▸ What this task involves: Below are some records; quote exactly the lines from the one that contains "Hier mehr erfahren" through the one that contains "dunkel. Du befindest", inclusive, and no others.

▸ Given data:
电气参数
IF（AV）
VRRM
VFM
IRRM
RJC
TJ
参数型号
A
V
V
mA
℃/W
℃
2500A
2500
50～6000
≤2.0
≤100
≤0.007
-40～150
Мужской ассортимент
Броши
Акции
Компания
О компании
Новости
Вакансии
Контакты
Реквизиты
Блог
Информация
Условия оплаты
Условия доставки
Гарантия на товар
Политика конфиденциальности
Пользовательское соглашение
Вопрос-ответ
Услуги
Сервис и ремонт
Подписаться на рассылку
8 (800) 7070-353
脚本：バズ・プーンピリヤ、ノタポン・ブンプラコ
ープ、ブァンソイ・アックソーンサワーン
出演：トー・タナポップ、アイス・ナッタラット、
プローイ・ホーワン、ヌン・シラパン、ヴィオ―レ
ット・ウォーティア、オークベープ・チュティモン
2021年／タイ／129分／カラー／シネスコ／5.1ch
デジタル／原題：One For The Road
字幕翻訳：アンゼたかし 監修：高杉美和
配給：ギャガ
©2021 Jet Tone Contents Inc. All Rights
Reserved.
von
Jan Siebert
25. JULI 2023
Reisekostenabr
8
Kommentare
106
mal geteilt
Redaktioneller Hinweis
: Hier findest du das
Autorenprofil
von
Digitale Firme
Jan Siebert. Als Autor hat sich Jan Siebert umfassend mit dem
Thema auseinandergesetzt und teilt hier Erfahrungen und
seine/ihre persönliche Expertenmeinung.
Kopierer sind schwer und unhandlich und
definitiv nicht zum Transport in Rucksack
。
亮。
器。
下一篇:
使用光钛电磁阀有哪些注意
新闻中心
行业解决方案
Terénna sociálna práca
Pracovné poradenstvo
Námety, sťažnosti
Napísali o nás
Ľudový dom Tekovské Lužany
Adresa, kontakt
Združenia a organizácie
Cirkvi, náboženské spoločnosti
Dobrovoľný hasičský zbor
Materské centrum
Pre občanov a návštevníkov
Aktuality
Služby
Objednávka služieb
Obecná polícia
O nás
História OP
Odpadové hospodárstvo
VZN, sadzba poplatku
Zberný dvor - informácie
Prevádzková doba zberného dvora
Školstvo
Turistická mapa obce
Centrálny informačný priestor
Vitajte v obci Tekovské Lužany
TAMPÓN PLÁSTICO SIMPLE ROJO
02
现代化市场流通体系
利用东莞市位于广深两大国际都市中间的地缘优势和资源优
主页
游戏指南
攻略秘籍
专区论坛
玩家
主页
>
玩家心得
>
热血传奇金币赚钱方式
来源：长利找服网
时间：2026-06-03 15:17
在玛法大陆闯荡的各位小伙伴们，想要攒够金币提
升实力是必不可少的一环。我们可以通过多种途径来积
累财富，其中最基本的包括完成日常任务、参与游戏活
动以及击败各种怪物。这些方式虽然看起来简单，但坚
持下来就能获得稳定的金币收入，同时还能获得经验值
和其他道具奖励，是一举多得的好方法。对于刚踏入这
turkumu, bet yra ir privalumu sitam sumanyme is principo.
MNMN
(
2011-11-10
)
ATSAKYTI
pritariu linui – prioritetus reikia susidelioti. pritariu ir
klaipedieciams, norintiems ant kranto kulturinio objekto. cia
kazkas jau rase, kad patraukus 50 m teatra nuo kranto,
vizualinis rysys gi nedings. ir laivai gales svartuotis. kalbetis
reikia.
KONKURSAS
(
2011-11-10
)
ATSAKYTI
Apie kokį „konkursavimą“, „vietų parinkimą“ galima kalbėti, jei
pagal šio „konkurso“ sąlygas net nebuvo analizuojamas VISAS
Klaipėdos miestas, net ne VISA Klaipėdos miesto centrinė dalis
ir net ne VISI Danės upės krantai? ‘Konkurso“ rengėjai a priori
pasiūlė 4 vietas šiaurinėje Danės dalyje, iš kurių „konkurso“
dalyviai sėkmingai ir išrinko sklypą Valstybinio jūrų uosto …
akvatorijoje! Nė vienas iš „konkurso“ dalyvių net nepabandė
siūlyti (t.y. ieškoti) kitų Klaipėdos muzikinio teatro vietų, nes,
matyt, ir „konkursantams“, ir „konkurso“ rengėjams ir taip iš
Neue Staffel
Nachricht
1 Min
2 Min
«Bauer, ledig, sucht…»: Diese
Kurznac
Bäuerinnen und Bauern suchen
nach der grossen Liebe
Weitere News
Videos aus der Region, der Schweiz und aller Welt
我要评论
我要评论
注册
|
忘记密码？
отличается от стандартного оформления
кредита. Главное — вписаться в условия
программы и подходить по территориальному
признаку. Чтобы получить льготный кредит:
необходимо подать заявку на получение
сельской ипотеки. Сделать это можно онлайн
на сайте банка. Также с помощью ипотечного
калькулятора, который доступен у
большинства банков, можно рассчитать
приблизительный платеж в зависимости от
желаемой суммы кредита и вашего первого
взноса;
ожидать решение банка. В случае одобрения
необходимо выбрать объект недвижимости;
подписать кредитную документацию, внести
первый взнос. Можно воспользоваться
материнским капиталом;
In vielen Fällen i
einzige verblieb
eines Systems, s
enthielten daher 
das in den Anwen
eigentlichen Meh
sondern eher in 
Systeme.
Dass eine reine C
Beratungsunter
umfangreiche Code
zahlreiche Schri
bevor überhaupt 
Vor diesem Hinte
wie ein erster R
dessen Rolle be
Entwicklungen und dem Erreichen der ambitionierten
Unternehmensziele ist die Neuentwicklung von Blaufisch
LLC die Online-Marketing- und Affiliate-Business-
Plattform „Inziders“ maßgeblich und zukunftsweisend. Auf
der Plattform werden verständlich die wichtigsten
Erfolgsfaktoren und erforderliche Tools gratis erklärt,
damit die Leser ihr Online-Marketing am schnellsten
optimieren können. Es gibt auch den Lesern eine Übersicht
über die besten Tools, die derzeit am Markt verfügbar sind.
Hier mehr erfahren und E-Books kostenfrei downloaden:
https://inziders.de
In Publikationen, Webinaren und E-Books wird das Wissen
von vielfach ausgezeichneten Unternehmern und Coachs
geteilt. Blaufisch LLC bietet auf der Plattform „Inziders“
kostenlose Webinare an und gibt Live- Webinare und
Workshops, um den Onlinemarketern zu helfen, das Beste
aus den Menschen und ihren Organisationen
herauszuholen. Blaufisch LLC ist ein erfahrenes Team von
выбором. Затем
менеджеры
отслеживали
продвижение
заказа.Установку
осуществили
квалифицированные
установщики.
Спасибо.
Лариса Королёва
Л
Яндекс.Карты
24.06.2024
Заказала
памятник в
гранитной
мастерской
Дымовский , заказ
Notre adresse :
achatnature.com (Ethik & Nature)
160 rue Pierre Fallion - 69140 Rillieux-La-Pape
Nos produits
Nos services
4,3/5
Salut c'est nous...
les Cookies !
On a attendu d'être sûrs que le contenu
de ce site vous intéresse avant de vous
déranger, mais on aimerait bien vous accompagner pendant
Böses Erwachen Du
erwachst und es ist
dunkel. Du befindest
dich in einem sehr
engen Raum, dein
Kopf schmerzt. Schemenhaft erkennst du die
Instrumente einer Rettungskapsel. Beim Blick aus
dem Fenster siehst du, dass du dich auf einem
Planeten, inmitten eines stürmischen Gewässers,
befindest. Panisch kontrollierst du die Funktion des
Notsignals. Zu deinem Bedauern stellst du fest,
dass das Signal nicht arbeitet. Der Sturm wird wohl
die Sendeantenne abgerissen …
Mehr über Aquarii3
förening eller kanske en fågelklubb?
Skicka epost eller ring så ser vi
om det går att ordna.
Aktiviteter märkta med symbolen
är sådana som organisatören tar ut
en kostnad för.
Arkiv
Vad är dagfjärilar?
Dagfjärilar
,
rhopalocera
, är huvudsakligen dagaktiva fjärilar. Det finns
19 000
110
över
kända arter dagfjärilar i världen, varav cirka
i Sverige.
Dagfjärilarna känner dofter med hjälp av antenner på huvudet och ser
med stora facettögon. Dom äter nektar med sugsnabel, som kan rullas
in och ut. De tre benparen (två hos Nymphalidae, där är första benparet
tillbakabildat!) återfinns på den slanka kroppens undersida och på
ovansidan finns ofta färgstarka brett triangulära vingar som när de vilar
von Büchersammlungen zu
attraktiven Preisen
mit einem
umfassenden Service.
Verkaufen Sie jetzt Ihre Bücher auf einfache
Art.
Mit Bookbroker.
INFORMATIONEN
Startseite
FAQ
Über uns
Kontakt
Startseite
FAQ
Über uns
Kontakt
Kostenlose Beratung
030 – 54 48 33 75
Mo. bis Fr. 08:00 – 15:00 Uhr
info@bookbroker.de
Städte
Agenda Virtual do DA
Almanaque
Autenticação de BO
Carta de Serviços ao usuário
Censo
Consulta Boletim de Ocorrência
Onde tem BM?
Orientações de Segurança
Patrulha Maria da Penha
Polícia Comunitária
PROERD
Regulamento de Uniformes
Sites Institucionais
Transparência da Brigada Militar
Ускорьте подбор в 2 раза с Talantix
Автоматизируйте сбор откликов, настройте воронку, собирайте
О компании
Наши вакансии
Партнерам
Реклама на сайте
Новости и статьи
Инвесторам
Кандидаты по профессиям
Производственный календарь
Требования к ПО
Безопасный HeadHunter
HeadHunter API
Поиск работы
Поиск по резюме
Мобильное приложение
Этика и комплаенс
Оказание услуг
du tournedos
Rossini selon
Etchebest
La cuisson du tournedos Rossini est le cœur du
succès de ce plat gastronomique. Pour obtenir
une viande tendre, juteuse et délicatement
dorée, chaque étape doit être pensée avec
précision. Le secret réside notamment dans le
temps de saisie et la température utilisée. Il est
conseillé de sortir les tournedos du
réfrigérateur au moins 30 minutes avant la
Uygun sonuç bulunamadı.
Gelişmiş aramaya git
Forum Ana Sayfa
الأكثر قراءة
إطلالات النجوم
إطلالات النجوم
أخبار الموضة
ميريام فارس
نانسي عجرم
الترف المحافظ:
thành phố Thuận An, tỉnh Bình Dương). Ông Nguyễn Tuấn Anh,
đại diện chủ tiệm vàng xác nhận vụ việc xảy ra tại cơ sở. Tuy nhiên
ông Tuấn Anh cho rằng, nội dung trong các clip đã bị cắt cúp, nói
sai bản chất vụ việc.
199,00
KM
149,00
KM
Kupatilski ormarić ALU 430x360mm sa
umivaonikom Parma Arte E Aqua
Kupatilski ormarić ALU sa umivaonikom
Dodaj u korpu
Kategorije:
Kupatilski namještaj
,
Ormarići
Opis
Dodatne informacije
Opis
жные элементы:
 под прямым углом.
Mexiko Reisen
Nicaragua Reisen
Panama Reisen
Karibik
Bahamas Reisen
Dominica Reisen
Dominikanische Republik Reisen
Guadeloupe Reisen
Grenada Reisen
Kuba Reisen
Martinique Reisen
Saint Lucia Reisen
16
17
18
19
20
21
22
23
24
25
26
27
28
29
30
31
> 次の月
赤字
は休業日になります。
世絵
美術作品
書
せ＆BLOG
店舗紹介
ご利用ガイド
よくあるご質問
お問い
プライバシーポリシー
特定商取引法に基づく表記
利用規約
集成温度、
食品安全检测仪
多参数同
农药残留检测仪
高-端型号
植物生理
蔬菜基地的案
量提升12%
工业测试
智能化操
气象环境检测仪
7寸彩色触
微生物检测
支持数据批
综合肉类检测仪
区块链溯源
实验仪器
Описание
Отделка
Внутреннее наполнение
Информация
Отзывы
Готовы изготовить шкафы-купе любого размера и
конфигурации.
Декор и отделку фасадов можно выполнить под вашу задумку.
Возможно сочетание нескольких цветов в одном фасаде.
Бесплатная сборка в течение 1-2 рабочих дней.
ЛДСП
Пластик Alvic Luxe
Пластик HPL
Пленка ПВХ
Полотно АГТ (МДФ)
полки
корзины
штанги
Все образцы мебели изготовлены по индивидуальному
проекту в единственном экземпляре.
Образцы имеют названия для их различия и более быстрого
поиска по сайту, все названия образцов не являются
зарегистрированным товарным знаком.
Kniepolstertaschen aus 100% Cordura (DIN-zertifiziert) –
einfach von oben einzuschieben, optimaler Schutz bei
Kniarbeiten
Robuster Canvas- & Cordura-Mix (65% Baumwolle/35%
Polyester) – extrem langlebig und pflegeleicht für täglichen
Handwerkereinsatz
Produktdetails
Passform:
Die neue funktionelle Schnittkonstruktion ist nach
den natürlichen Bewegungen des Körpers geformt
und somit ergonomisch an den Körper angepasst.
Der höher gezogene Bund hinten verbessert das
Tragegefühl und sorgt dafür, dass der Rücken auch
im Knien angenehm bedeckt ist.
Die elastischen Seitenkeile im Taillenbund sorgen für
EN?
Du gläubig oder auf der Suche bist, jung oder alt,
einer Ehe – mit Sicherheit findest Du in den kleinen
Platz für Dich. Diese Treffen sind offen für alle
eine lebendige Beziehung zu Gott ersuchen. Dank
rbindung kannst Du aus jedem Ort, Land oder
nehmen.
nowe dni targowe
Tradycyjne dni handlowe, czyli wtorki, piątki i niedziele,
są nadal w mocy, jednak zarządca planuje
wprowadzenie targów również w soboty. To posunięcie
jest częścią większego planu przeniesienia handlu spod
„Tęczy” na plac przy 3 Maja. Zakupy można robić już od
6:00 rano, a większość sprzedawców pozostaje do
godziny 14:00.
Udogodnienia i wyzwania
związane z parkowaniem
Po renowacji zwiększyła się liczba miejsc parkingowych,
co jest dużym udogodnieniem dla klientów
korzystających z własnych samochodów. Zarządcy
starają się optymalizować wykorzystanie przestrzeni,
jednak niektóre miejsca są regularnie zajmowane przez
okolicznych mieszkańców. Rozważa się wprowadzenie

▸ Exercise solution:
Hier mehr erfahren und E-Books kostenfrei downloaden:
https://inziders.de
In Publikationen, Webinaren und E-Books wird das Wissen
von vielfach ausgezeichneten Unternehmern und Coachs
geteilt. Blaufisch LLC bietet auf der Plattform „Inziders“
kostenlose Webinare an und gibt Live- Webinare und
Workshops, um den Onlinemarketern zu helfen, das Beste
aus den Menschen und ihren Organisationen
herauszuholen. Blaufisch LLC ist ein erfahrenes Team von
выбором. Затем
менеджеры
отслеживали
продвижение
заказа.Установку
осуществили
квалифицированные
установщики.
Спасибо.
Лариса Королёва
Л
Яндекс.Карты
24.06.2024
Заказала
памятник в
гранитной
мастерской
Дымовский , заказ
Notre adresse :
achatnature.com (Ethik & Nature)
160 rue Pierre Fallion - 69140 Rillieux-La-Pape
Nos produits
Nos services
4,3/5
Salut c'est nous...
les Cookies !
On a attendu d'être sûrs que le contenu
de ce site vous intéresse avant de vous
déranger, mais on aimerait bien vous accompagner pendant
Böses Erwachen Du
erwachst und es ist
dunkel. Du befindest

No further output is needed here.